Dataset entries:
>>>
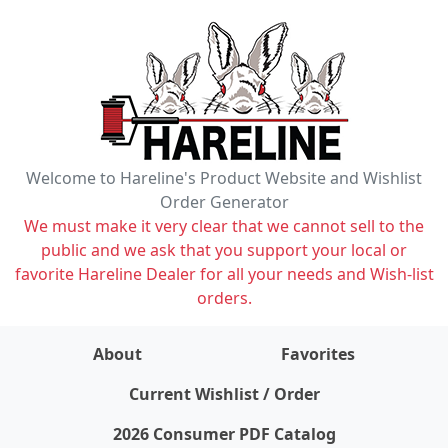
Welcome to Hareline's Product Website and Wishlist
Order Generator
We must make it very clear that we cannot sell to the
public and we ask that you support your local or
favorite Hareline Dealer for all your needs and Wish-list
orders.
About
Favorites
items on wishlist
0
Current Wishlist / Order
2026 Consumer PDF Catalog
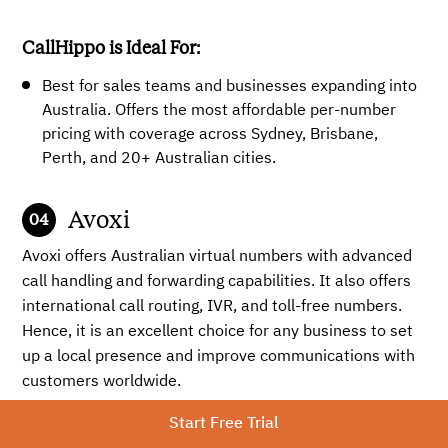
CallHippo is Ideal For:
Best for sales teams and businesses expanding into
Australia. Offers the most affordable per-number
pricing with coverage across Sydney, Brisbane,
Perth, and 20+ Australian cities.
Avoxi
Avoxi offers Australian virtual numbers with advanced
call handling and forwarding capabilities. It also offers
international call routing, IVR, and toll-free numbers.
Hence, it is an excellent choice for any business to set
up a local presence and improve communications with
customers worldwide.
Start Free Trial
Key Features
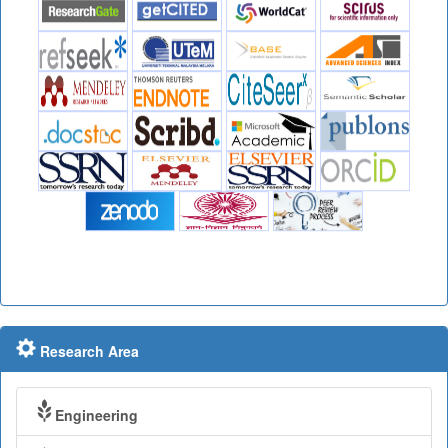
Research Area
Engineering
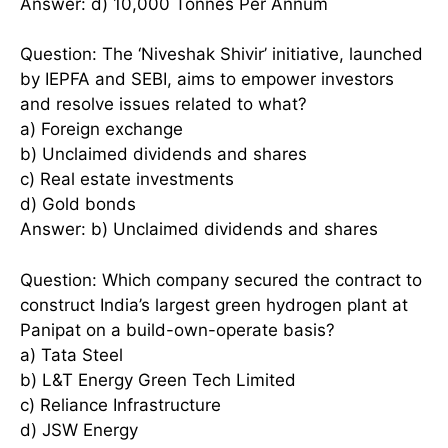
Answer: d) 10,000 Tonnes Per Annum
Question: The ‘Niveshak Shivir’ initiative, launched
by IEPFA and SEBI, aims to empower investors
and resolve issues related to what?
a) Foreign exchange
b) Unclaimed dividends and shares
c) Real estate investments
d) Gold bonds
Answer: b) Unclaimed dividends and shares
Question: Which company secured the contract to
construct India’s largest green hydrogen plant at
Panipat on a build-own-operate basis?
a) Tata Steel
b) L&T Energy Green Tech Limited
c) Reliance Infrastructure
d) JSW Energy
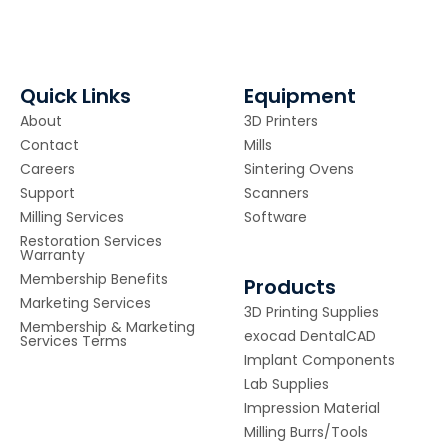
Quick Links
Equipment
About
3D Printers
Contact
Mills
Careers
Sintering Ovens
Support
Scanners
Milling Services
Software
Restoration Services
Warranty
Membership Benefits
Products
Marketing Services
3D Printing Supplies
Membership & Marketing
exocad DentalCAD
Services Terms
Implant Components
Lab Supplies
Impression Material
Milling Burrs/Tools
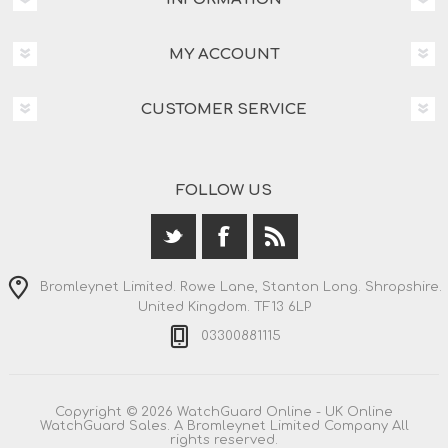
MY ACCOUNT
CUSTOMER SERVICE
FOLLOW US
Bromleynet Limited. Rowe Lane, Stanton Long. Shropshire.
United Kingdom. TF13 6LP
03300881115
Copyright © 2026 WatchGuard Online - UK Online
WatchGuard Sales. A Bromleynet Limited Company All
rights reserved.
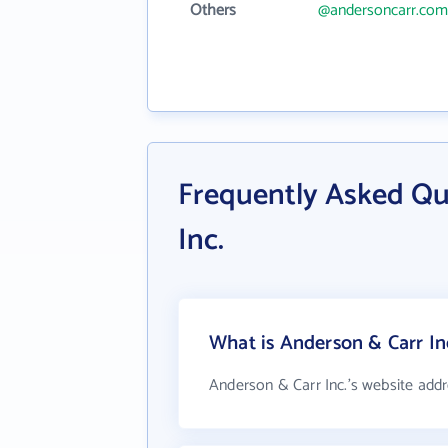
Others
@andersoncarr.com
Frequently Asked Qu
Inc.
What is Anderson & Carr Inc
Anderson & Carr Inc.'s website addr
<<<
-- TASK BRIEF --
Show each line of the data that contains the string "Milling".

-- RESULT OF THIS TASK --
Milling Services
Milling Burrs/Tools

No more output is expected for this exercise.